Cracker’s David Lowery Unveils New Country Ballad, Talks Upcoming Double Album
Cracker have been weaving subtle yet undeniable country twang throughout their sound since their 1992 self-titled debut. See “Mr. Wrong” from that album, or even “Lonesome Johnny Blues” from the 1993 follow-up Kerosene Hat. But with their new double album, Berkeley to Bakersfield, out December 9th, the alt-rock radio band known for such hits as “Low” and “Get Off This” dives headfirst into the California country sound. At least on the Bakersfield portion of the album. Listen to an exclusive premiere of the track “Almond Grove” below.

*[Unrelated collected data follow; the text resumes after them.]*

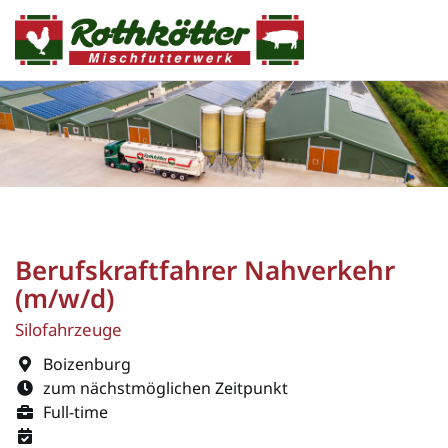
Berufskraftfahrer Nahverkehr
(m/w/d)
Silofahrzeuge
Boizenburg
zum nächstmöglichen Zeitpunkt
Full-time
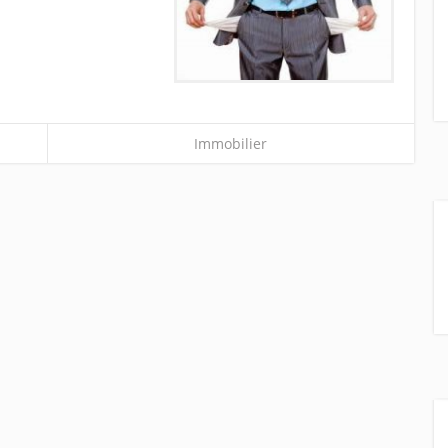
Immobilier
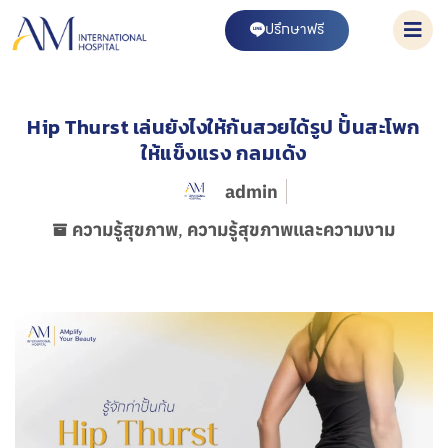
ปรึกษาฟรี
Hip Thurst เล่นยังไงให้ก้นสวยได้รูป ปั้นสะโพก
ให้แข็งแรง กลมเด้ง
admin
ความรู้สุขภาพ
,
ความรู้สุขภาพและความงาม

“I remember when we delivered the first Cracker album to Virgin, our A&R guy said something to the effect of, ‘OK, good songs, but are you sure you want to deliver a country-rock album when Nirvana is at the top of the charts?'” Cracker’s David Lowery tells Rolling Stone Country. “And he was right. But because [the album’s lead single] ‘Teen Angst’ came off as such an alternative-rock track, no one really noticed how much of a roots-rock album it really was. We had songs that got played on alternative radio, but you basically have a record that is more influenced by mid-period Stones, the Band and the writing of Jim Lauderdale.”

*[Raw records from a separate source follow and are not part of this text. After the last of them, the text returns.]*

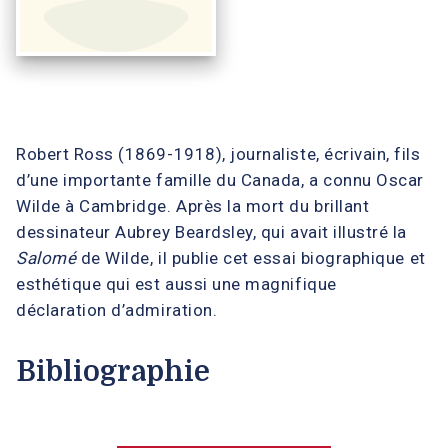
Robert Ross (1869-1918), journaliste, écrivain, fils
d’une importante famille du Canada, a connu Oscar
Wilde à Cambridge. Après la mort du brillant
dessinateur Aubrey Beardsley, qui avait illustré la
Salomé
de Wilde, il publie cet essai biographique et
esthétique qui est aussi une magnifique
déclaration d’admiration.
Bibliographie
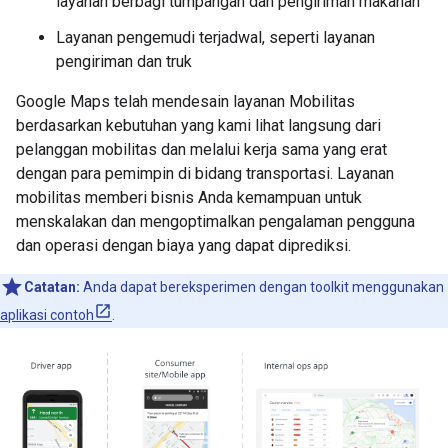
layanan berbagi tumpangan dan pengiriman makanan
Layanan pengemudi terjadwal, seperti layanan
pengiriman dan truk
Google Maps telah mendesain layanan Mobilitas
berdasarkan kebutuhan yang kami lihat langsung dari
pelanggan mobilitas dan melalui kerja sama yang erat
dengan para pemimpin di bidang transportasi. Layanan
mobilitas memberi bisnis Anda kemampuan untuk
menskalakan dan mengoptimalkan pengalaman pengguna
dan operasi dengan biaya yang dapat diprediksi.
Catatan:
Anda dapat bereksperimen dengan toolkit menggunakan
aplikasi contoh
.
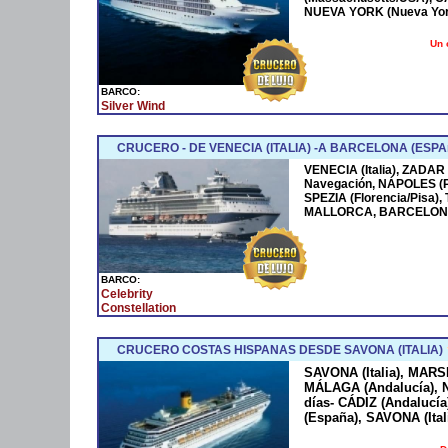
NUEVA YORK (Nueva York
Un 
BARCO:
Silver Wind
CRUCERO - DE VENECIA (ITALIA) -A BARCELONA (ESPA
VENECIA (Italia), ZADAR
Navegación, NÁPOLES (
SPEZIA (Florencia/Pisa)
MALLORCA, BARCELONA
BARCO:
Celebrity
Constellation
CRUCERO COSTAS HISPANAS DESDE SAVONA (ITALIA)
SAVONA (Italia), MARS
MÁLAGA (Andalucía), N
días- CÁDIZ (Andaluc
(España), SAVONA (Ital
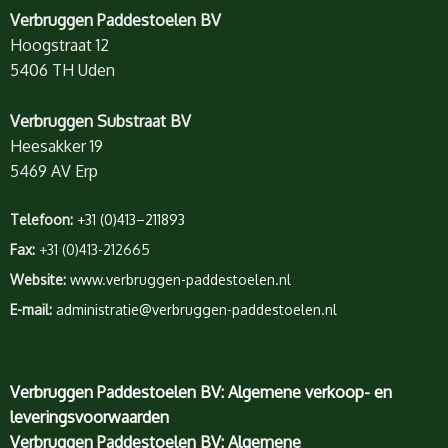
Verbruggen Paddestoelen BV
Hoogstraat 12
5406 TH Uden
Verbruggen Substraat BV
Heesakker 19
5469 AV Erp
Telefoon:
+31 (0)413–211893
Fax:
+31 (0)413-212665
Website:
www.verbruggen-paddestoelen.nl
E-mail:
administratie@verbruggen-paddestoelen.nl
Verbruggen Paddestoelen BV: Algemene verkoop- en
leveringsvoorwaarden
Verbruggen Paddestoelen BV: Algemene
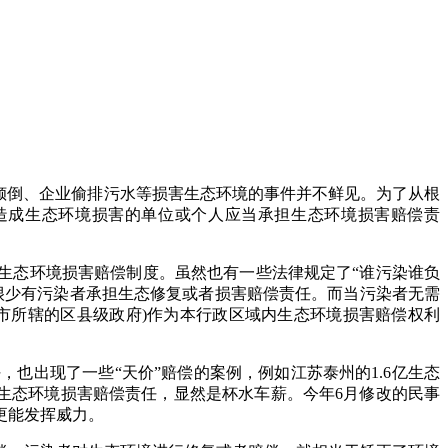
倾倒、企业偷排污水等损害生态环境的事件并不鲜见。为了从根
造成生态环境损害的单位或个人应当承担生态环境损害赔偿责
定生态环境损害赔偿制度。虽然也有一些法律规定了“谁污染谁负
很少有污染者承担生态修复或者损害赔偿责任。而当污染者无需
市所辖的区县级政府)作为本行政区域内生态环境损害赔偿权利
任，也出现了一些
“天价”赔偿的案例，例如江苏泰州的1.6亿生态
究生态环境损害赔偿责任，显然是杯水车薪。今年6月修改的民事
更能发挥威力。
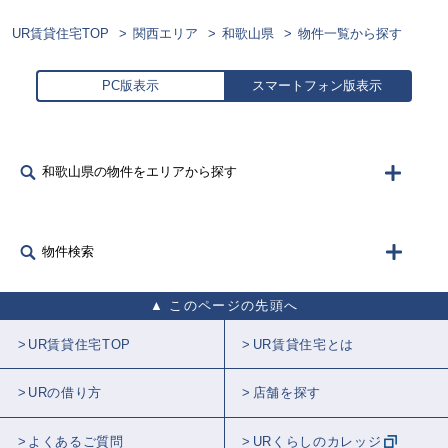
UR賃貸住宅TOP
関西エリア
和歌山県
物件一覧から探す
PC版表示
スマートフォン版表示
和歌山県の物件をエリアから探す
物件検索
このページの先頭へ
UR賃貸住宅TOP
UR賃貸住宅とは
URの借り方
店舗を探す
よくあるご質問
URくらしのカレッジ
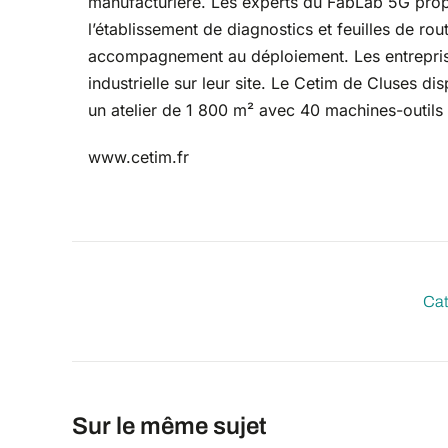
manufacturière. Les experts du FabLab 5G propo
l’établissement de diagnostics et feuilles de rout
accompagnement au déploiement. Les entreprises
industrielle sur leur site. Le Cetim de Cluses d
un atelier de 1 800 m² avec 40 machines-outils 
www.cetim.fr
Cat
Sur le même sujet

Cracker, co-founded by Lowery and Johnny Hickman in 1991, were an amalgamation of two distinctly California sounds: the country of the Inland Empire and the rock and punk of the Bay Area. Berkeley to Bakersfield then is the group paying tribute to those influences. “If this was the last record we ever made — and I’m not saying it is — it sums up what the band does very well. It sums up our history, our career,” says Lowery, who prior to Cracker formed the cult-fave band Camper Van Beethoven. Upon starting out, the group would alternate playing shows at a honky-tonk and a punk club in Santa Cruz.

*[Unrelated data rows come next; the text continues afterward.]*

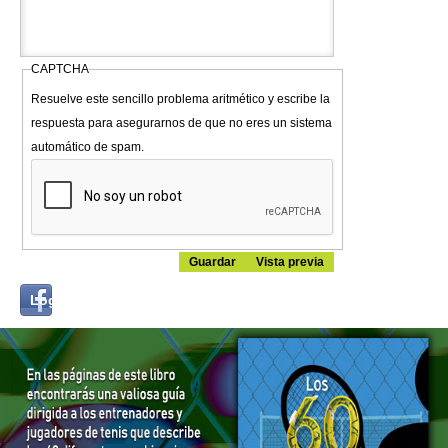
CAPTCHA
Resuelve este sencillo problema aritmético y escribe la
respuesta para asegurarnos de que no eres un sistema
automático de spam.
Login
Log in with...
with
Facebook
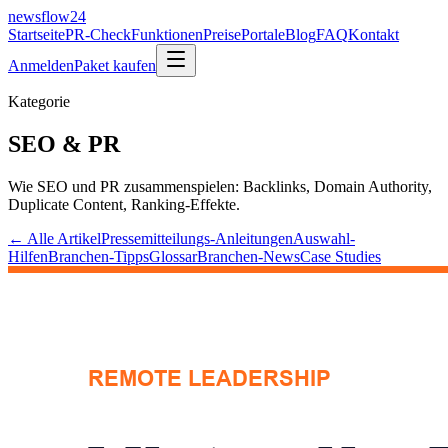
newsflow
24
Startseite
PR-Check
Funktionen
Preise
Portale
Blog
FAQ
Kontakt
Anmelden
Paket kaufen
Kategorie
SEO & PR
Wie SEO und PR zusammenspielen: Backlinks, Domain Authority,
Duplicate Content, Ranking-Effekte.
← Alle Artikel
Pressemitteilungs-Anleitungen
Auswahl-
Hilfen
Branchen-Tipps
Glossar
Branchen-News
Case Studies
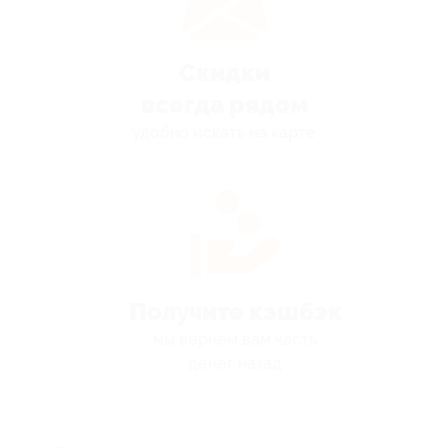
Скидки
всегда рядом
удобно искать на карте
Получите кэшбэк
мы вернём вам часть
денег назад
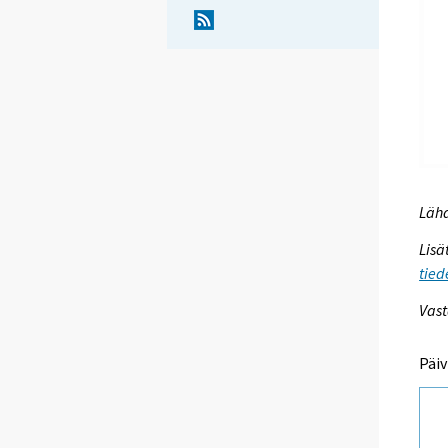
Lähd
Lisä
tied
Vast
Päiv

Berkeley to Bakersfield isn’t Cracker’s first album foray into country music — but it is their first of all-original material. In 2003, the band released Countrysides, a collection of mostly covers, including Hank Williams Jr.’s “Family Tradition,” Ray Wylie Hubbard’s “Up Against the Wall Redneck Mother” and even Bruce Springsteen‘s “Sinaloa Cowboys.”
“We knew there was a harder edged, shit-talking part of country music, the more honky-tonk stuff, that was not really being addressed by our peers. And part of that is a tradition of having this tongue-in-cheek wordplay in country music,” says Lowery. “With Countrysides, we wanted to embrace that.”
Lowery indulges a darker side of that wordplay on the loping country track “Almond Grove,” from Berkeley to Bakersfield. A story of a guy who lost his family and longs to reunite with them, the lyrics reveal a surprise sad ending. Lowery acknowledges that it’s similar to “Green, Green Grass of Home,” the doomed prisoner ballad made famous by Porter Wagoner.
“It’s a dark song and I’m playing with that ‘Green, Green Grass of Home’ archetype. You don’t really know what he means by ‘going home’ until the third verse. You think he’s getting $100 for a bus ticket; you think he’s going to go back home to the family homestead to the almond groves and cotton fields,” says Lowery. “But he spirals down and purposely ODs.”
Berkeley to Bakersfield marks Cracker’s 10th studio album, a milestone that isn’t lost on Lowery.
“If somebody had told me I was going to be in the music business for over 30 years, when I was first forming Camper Van Beethoven, or that Cracker would still be playing 23 years later, I really would have been very surprised by that,” he laughs. “I would have asked them what they were smoking.”